Start of PROVIDED DATA
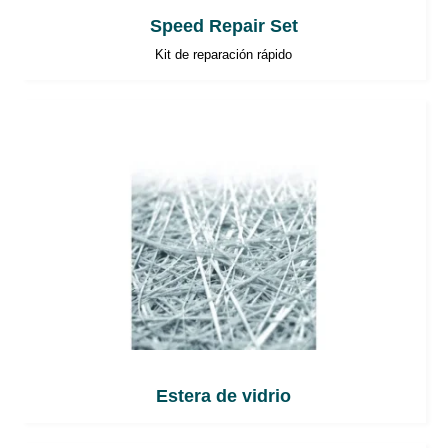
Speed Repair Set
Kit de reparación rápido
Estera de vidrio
End of PROVIDED DATA
Start of PROVIDED DATA
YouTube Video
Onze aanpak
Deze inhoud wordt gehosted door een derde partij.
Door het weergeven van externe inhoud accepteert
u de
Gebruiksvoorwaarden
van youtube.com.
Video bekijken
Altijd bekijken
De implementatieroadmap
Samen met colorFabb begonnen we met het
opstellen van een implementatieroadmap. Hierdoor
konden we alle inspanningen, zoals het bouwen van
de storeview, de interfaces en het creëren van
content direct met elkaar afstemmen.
End of PROVIDED DATA
Start of PROVIDED DATA
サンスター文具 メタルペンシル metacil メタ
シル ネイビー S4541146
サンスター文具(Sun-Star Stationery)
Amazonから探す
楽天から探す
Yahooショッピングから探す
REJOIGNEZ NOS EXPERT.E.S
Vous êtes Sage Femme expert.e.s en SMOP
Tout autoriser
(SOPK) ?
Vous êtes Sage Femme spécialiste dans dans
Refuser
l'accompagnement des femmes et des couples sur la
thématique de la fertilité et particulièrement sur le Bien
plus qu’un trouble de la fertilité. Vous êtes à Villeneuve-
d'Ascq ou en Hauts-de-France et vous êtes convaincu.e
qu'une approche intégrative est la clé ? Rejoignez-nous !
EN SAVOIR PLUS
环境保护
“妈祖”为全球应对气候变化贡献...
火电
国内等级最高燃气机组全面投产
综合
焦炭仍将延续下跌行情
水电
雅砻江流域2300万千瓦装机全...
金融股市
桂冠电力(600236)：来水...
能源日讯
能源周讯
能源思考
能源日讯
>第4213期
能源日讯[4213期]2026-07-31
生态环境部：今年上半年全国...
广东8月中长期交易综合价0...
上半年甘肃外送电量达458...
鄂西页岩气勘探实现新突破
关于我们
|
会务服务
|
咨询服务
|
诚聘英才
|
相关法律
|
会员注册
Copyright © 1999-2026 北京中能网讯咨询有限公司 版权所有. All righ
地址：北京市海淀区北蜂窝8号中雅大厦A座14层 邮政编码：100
End of PROVIDED DATA
TO DO:
All lines above from the one containing "Speed Repair Set" to the one containing "Estera de vidrio" must be repeated exactly, both lines included, and no others.

WRITTEN REPLY:
Speed Repair Set
Kit de reparación rápido
Estera de vidrio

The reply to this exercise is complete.